Task to complete -
Below are the records; copy each line in them that holds the word "小筑书童".

Items listed in a dataset -
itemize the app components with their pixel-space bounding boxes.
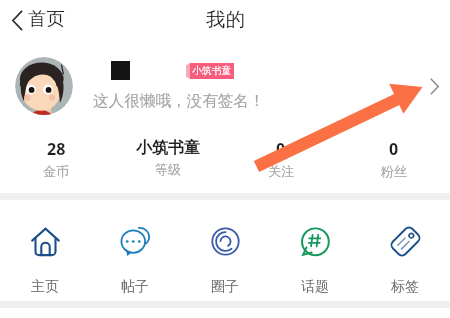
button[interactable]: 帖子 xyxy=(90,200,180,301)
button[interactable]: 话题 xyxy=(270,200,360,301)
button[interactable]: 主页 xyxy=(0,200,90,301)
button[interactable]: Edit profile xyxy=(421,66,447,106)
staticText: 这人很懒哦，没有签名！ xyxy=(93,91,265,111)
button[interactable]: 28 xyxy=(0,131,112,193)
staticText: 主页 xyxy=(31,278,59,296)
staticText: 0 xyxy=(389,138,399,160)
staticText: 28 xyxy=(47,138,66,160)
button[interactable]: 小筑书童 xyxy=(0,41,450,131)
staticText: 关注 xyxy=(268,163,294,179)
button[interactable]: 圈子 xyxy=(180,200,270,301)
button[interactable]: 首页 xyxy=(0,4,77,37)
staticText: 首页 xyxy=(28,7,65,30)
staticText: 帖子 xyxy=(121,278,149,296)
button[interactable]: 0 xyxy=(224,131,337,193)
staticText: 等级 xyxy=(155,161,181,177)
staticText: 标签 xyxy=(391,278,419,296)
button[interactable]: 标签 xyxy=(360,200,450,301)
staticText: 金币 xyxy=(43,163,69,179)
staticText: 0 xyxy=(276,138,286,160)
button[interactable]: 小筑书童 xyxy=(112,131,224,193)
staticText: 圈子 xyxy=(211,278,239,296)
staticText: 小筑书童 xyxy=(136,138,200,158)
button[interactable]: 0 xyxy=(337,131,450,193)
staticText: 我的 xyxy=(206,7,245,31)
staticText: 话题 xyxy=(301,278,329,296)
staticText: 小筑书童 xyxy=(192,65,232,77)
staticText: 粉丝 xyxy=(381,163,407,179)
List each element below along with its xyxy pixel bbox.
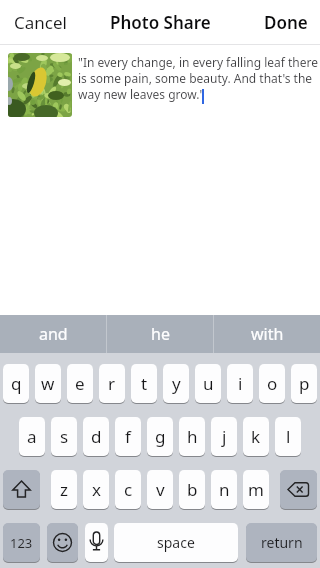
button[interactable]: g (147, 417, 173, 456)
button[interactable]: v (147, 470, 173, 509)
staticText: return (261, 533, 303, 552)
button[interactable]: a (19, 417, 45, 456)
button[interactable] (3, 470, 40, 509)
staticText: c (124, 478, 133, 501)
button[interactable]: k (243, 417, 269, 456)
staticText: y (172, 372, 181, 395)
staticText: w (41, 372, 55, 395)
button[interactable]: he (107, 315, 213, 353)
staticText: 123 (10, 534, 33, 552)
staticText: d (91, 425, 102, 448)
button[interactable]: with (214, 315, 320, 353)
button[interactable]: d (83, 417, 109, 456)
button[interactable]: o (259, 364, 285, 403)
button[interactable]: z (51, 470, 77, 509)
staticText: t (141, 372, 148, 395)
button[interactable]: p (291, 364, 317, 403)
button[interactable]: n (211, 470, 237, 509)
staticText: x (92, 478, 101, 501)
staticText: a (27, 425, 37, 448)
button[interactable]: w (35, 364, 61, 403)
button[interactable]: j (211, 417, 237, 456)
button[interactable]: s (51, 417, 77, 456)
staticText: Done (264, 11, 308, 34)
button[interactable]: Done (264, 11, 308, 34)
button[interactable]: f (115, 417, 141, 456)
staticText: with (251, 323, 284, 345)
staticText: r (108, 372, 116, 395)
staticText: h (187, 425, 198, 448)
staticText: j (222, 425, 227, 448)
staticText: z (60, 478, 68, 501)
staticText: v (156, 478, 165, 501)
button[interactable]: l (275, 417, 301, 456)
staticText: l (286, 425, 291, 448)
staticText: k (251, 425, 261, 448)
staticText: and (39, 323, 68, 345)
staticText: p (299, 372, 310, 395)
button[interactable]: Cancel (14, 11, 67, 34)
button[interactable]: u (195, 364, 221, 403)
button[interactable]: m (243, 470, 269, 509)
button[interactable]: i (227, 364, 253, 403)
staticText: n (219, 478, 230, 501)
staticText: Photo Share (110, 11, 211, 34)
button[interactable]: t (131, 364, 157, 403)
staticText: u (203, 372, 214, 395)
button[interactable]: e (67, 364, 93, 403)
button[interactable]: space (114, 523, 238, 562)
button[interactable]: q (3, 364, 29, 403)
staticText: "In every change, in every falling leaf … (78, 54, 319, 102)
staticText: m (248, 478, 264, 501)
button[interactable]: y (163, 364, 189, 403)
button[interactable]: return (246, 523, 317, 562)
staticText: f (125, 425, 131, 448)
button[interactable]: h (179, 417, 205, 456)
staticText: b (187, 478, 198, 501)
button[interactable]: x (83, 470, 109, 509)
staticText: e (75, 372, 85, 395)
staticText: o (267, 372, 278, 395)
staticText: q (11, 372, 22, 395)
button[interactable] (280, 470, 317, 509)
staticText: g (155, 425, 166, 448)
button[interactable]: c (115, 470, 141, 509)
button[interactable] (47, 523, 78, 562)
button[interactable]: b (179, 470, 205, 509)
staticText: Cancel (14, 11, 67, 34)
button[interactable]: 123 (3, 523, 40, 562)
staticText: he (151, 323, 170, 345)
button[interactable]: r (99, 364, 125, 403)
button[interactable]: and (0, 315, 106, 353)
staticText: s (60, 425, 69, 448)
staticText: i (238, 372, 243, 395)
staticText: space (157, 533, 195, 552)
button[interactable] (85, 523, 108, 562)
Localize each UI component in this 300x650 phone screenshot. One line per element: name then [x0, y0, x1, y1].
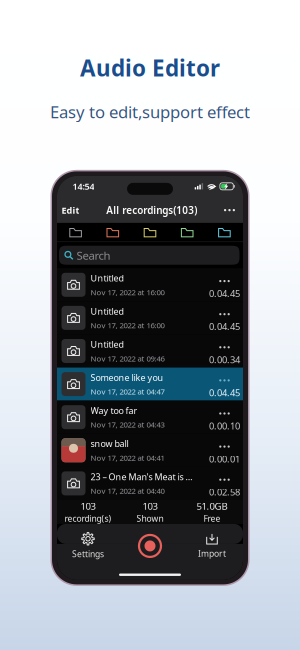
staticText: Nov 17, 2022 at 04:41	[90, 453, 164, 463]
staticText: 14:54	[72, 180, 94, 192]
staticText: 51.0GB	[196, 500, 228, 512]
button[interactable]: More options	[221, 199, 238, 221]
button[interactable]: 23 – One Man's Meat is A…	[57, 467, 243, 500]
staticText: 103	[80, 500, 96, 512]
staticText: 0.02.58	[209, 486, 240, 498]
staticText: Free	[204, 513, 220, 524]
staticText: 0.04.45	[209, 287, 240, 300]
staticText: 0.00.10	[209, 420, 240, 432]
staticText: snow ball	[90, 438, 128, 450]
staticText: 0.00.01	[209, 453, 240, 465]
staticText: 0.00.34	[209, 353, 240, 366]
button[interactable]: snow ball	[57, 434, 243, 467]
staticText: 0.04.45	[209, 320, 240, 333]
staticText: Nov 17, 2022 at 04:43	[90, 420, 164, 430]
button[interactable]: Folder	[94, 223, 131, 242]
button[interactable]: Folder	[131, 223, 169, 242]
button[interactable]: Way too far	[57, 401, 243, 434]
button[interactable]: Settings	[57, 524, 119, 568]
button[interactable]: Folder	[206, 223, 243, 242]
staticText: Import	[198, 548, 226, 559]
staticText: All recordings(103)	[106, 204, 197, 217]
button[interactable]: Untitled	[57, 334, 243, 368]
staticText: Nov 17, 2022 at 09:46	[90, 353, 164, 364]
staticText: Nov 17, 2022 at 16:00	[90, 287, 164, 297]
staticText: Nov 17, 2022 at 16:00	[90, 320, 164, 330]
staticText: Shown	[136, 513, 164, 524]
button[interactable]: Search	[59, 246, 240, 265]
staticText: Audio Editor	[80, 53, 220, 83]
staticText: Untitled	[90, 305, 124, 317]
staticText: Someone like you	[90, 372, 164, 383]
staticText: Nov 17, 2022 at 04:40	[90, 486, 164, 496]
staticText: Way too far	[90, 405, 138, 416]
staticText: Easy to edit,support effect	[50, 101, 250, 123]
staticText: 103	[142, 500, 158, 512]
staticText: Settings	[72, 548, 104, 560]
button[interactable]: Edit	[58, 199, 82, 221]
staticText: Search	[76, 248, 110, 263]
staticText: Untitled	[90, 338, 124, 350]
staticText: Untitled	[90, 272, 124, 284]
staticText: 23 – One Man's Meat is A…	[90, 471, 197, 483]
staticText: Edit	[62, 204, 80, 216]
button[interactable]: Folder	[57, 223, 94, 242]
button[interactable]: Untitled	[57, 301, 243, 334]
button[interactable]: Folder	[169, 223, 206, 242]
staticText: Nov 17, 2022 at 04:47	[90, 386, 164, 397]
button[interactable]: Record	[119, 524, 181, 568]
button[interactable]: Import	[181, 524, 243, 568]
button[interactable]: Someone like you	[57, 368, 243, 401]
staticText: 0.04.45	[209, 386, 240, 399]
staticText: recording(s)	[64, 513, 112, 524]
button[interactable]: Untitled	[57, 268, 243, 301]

Written response -
button[interactable]: 小筑书童 xyxy=(0,41,450,131)
button[interactable]: 小筑书童 xyxy=(112,131,224,193)
staticText: 小筑书童 xyxy=(136,138,200,158)
staticText: 小筑书童 xyxy=(192,65,232,77)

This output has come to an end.